Exercise requirements: In the copy, include every entry exactly but none of the images.
▼
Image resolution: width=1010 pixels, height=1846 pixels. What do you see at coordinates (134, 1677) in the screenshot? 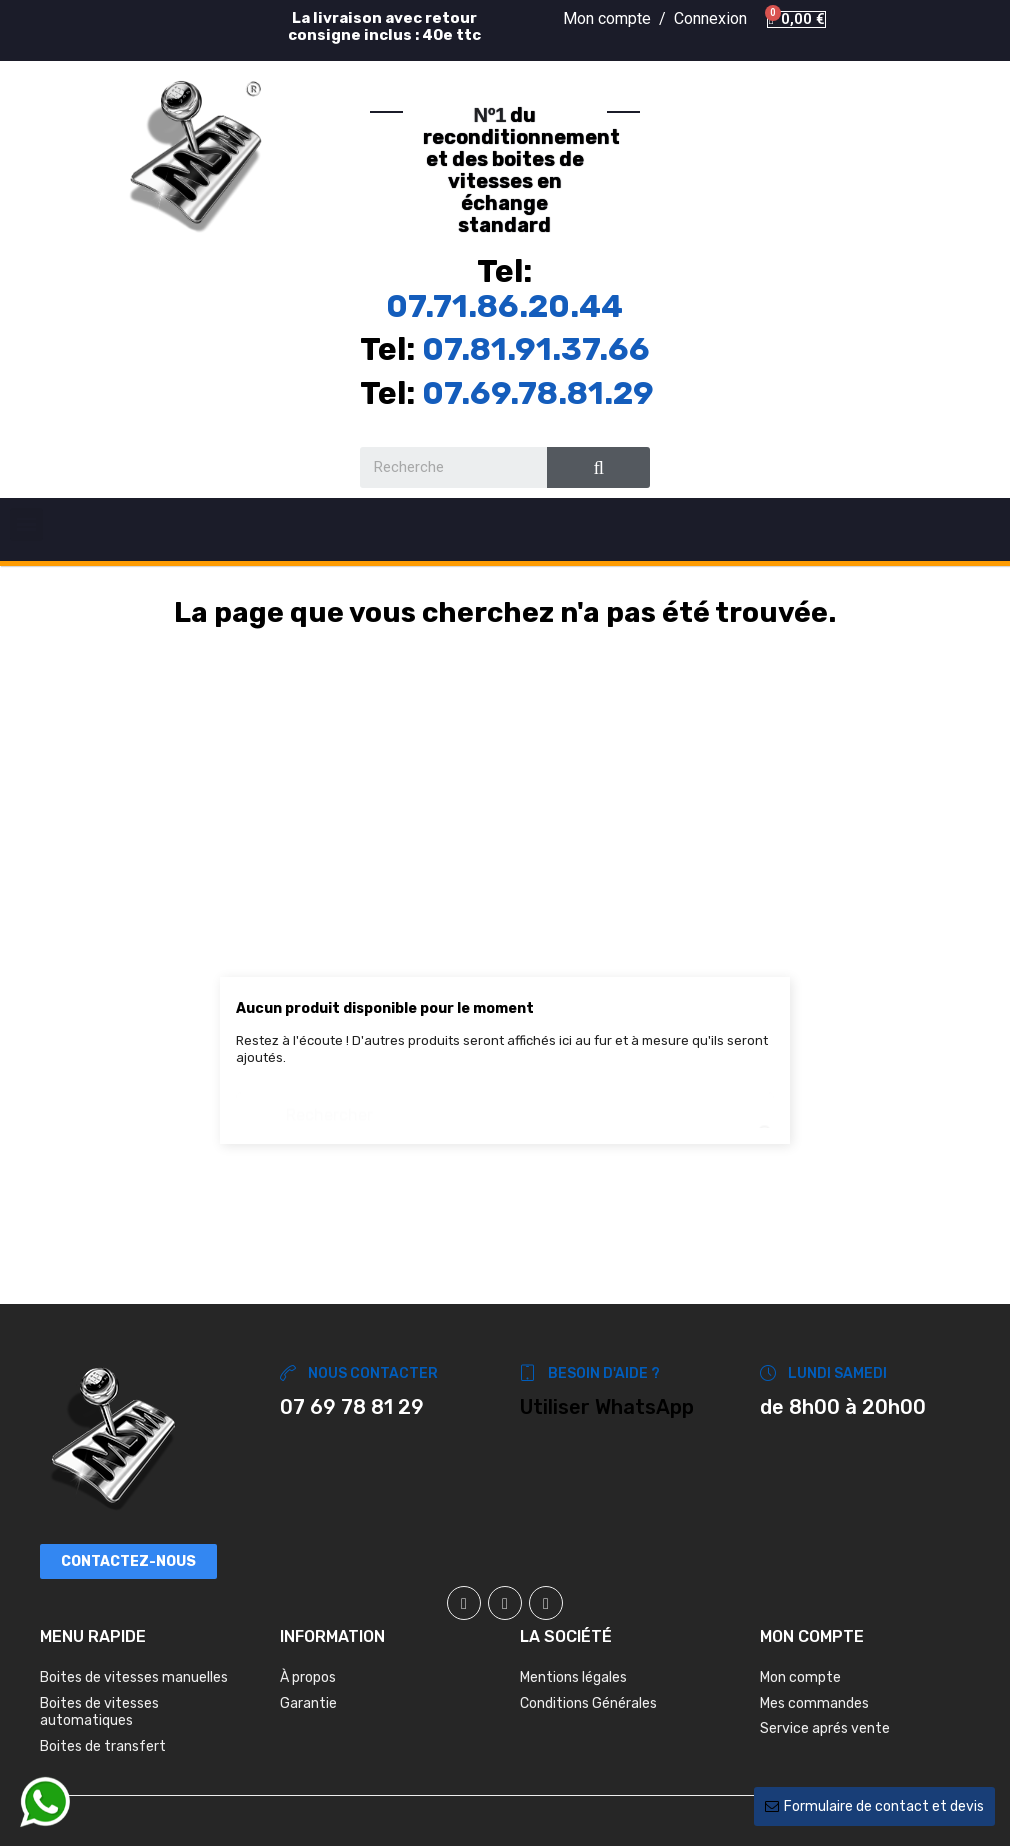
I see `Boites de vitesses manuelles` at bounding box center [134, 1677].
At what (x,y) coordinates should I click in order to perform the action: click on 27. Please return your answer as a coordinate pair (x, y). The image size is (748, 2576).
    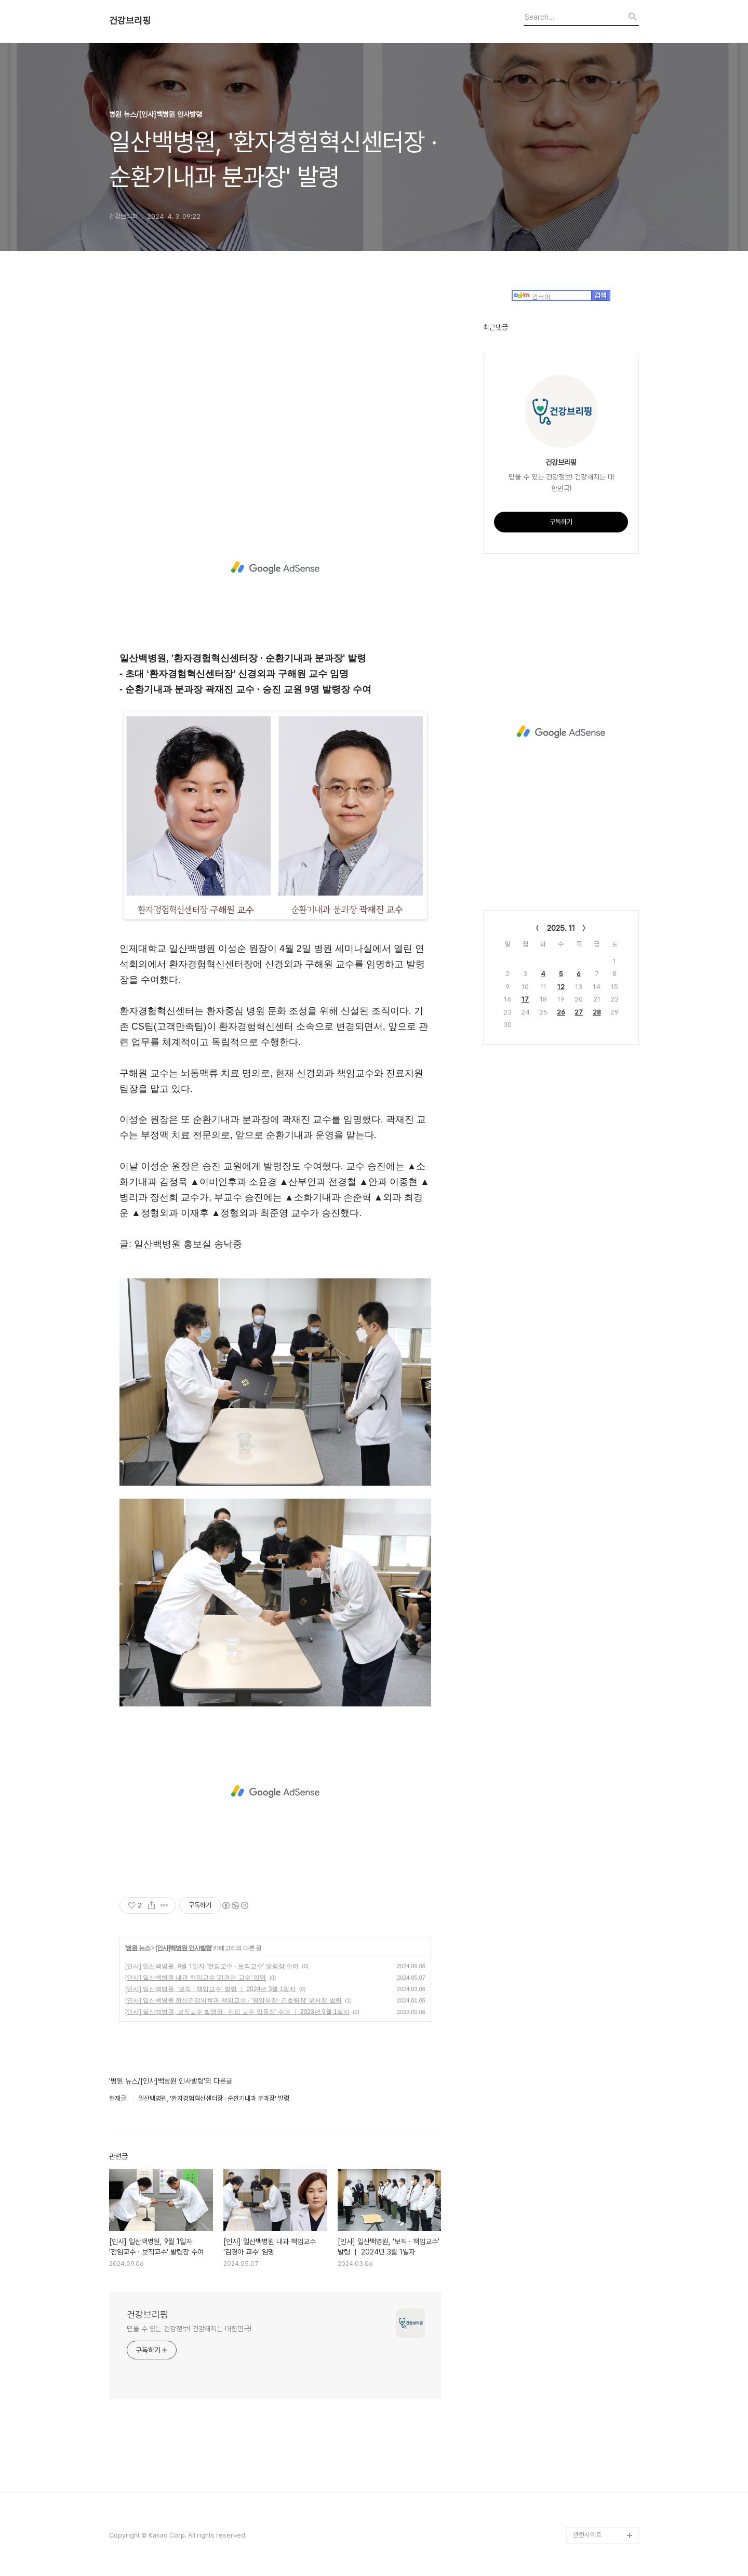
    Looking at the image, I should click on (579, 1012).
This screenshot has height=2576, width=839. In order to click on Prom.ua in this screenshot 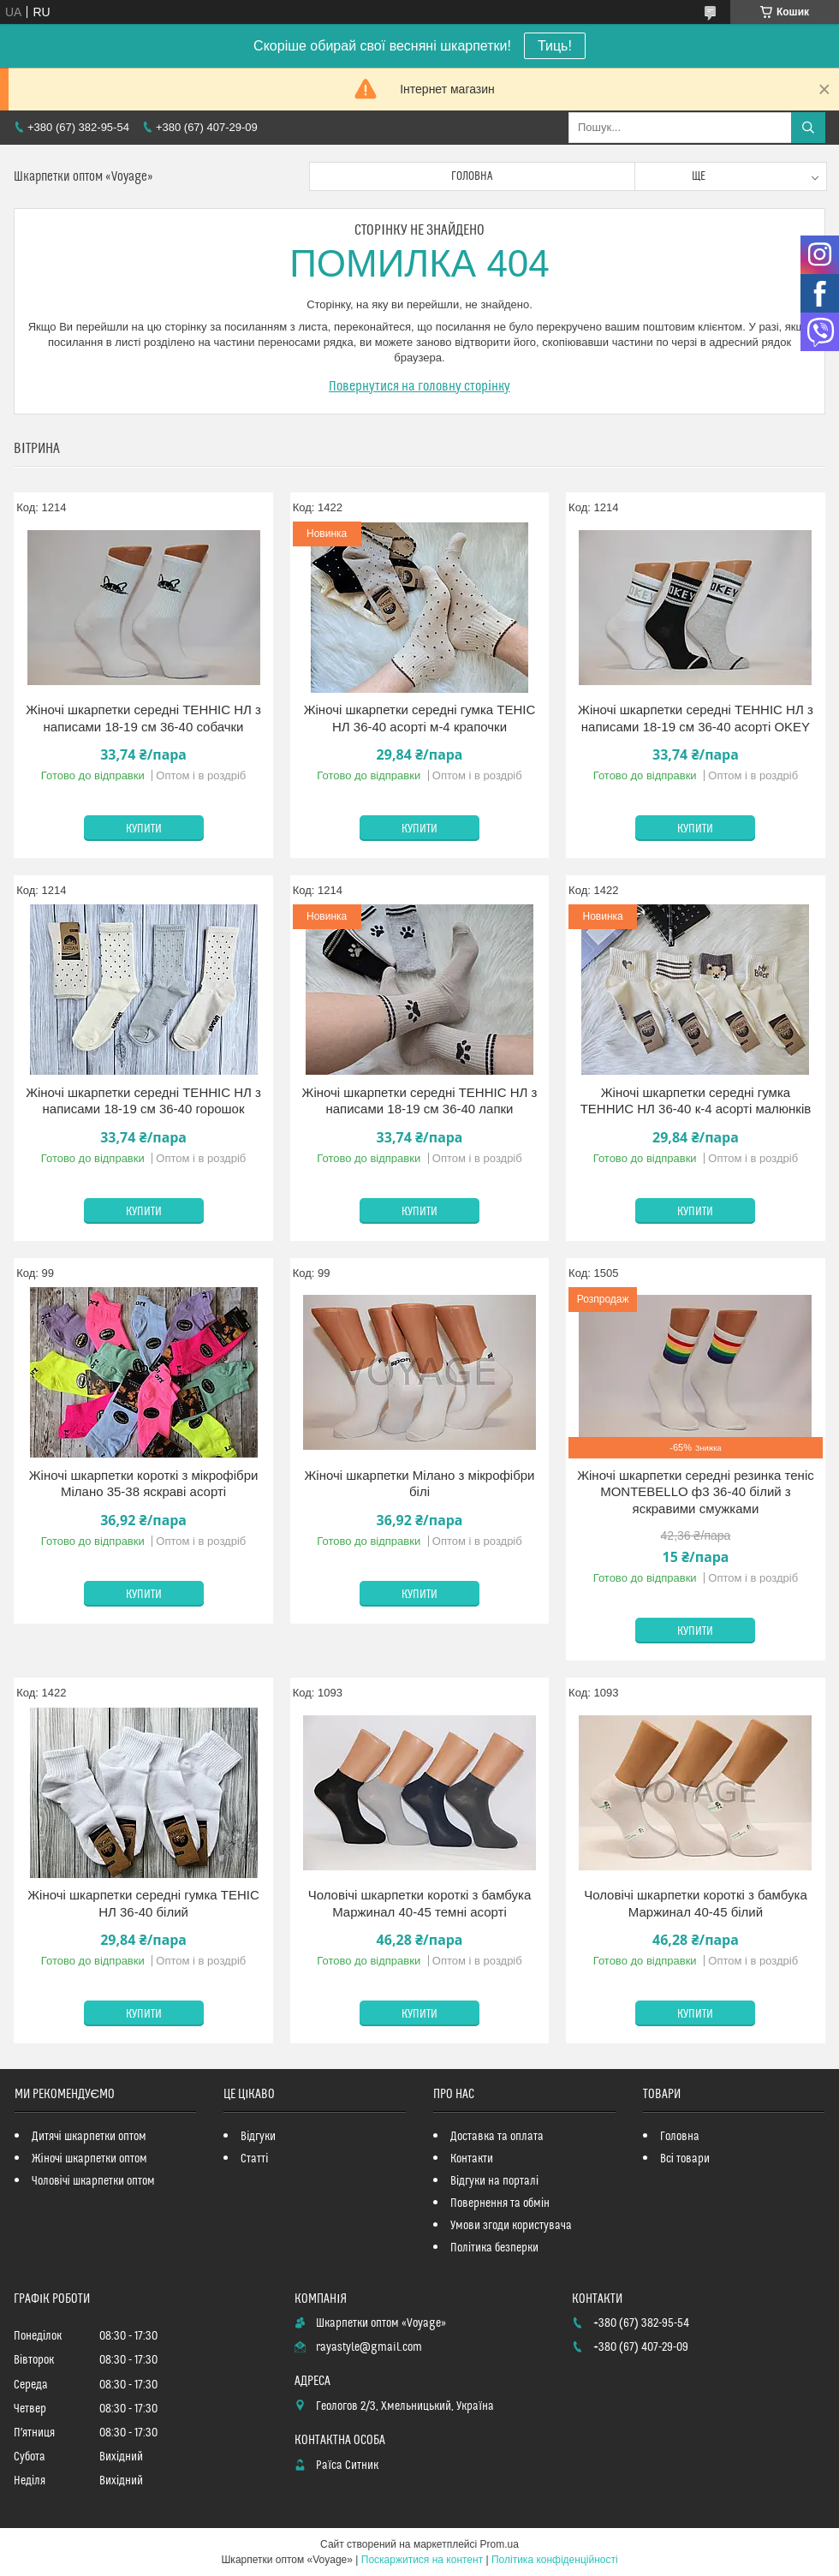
▲
Answer space:
Image resolution: width=1010 pixels, height=1846 pixels. What do you see at coordinates (134, 1677) in the screenshot? 
I see `Boites de vitesses manuelles` at bounding box center [134, 1677].
At what (x,y) coordinates should I click in order to perform the action: click on 27. Please return your answer as a coordinate pair (x, y). The image size is (748, 2576).
    Looking at the image, I should click on (579, 1012).
This screenshot has height=2576, width=839. In order to click on Prom.ua in this screenshot 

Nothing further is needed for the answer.